Let us make a small room on the roof with walls and put there for him a bed, a table, a chair, and a lamp, so that whenever he comes to us, he can go in there.”

One day he came there, and he turned into the chamber and rested there.

And he said to Gehazi his servant, “Call this Shunammite.” When he had called her, she stood before him.

And he said to him, “Say now to her, ‘See, you have taken all this trouble for us; what is to be done for you? Would you have a word spoken on your behalf to the king or to the commander of the army?'” She answered, “I dwell among my own people.”

And he said, “What then is to be done for her?” Gehazi answered, “Well, she has no son, and her husband is old.”

He said, “Call her.” And when he had called her, she stood in the doorway.

And he said, “At this season, about this time next year, you shall embrace a son.” And she said, “No, my lord, O man of God; do not lie to your servant.”

But the woman conceived, and she bore a son about that time the following spring, as Elisha had said to her.

Elisha Raises the Shunammite’s Son

When the child had grown, he went out one day to his father among the reapers.

And he said to his father, “Oh, my head, my head!” The father said to his servant, “Carry him to his mother.”

And when he had lifted him and brought him to his mother, the child sat on her lap till noon, and then he died.

And she went up and laid him on the bed of the man of God and shut the door behind him and went out.

Then she called to her husband and said, “Send me one of the servants and one of the donkeys, that I may quickly go to the man of God and come back again.”
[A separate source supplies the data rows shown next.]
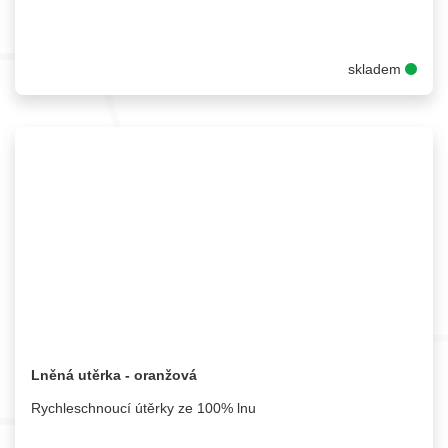
skladem
Lněná utěrka - oranžová
Rychleschnoucí útěrky ze 100% lnu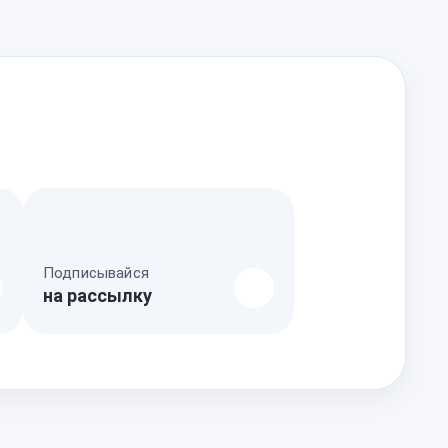
Подписывайся
на рассылку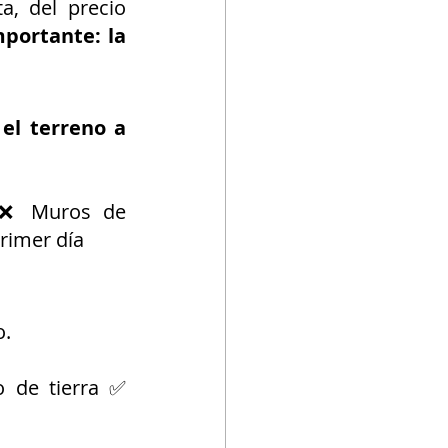
, del precio 
portante: la 
 el terreno a 
 ❌ Muros de 
rimer día
o.
de tierra ✅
And he said, “Why will you go to him today? It is neither new moon nor Sabbath.” She said, “All is well.”

Then she saddled the donkey, and she said to her servant, “Urge the animal on; do not slacken the pace for me unless I tell you.”

So she set out and came to the man of God at Mount Carmel. When the man of God saw her coming, he said to Gehazi his servant, “Look, there is the Shunammite.

Run at once to meet her and say to her, ‘Is all well with you? Is all well with your husband? Is all well with the child?'” And she answered, “All is well.”

And when she came to the mountain to the man of God, she caught hold of his feet. And Gehazi came to push her away. But the man of God said, “Leave her alone, for she is in bitter distress, and the LORD has hidden it from me and has not told me.”

Then she said, “Did I ask my lord for a son? Did I not say, ‘Do not deceive me?'”

He said to Gehazi, “Tie up your garment and take my staff in your hand and go. If you meet anyone, do not greet him, and if anyone greets you, do not reply. And lay my staff on the face of the child.”

Then the mother of the child said, “As the LORD lives and as you yourself live, I will not leave you.” So he arose and followed her.

Gehazi went on ahead and laid the staff on the face of the child, but there was no sound or sign of life. Therefore he returned to meet him and told him, “The child has not awakened.”

When Elisha came into the house, he saw the child lying dead on his bed.

So he went in and shut the door behind the two of them and prayed to the LORD.

Then he went up and lay on the child, putting his mouth on his mouth, his eyes on his eyes, and his hands on his hands. And as he stretched himself upon him, the flesh of the child became warm.

Then he got up again and walked once back and forth in the house, and went up and stretched himself upon him. The child sneezed seven times, and the child opened his eyes.

Then he summoned Gehazi and said, “Call this Shunammite.” So he called her. And when she came to him, he said, “Pick up your son.”

She came and fell at his feet, bowing to the ground. Then she picked up her son and went out.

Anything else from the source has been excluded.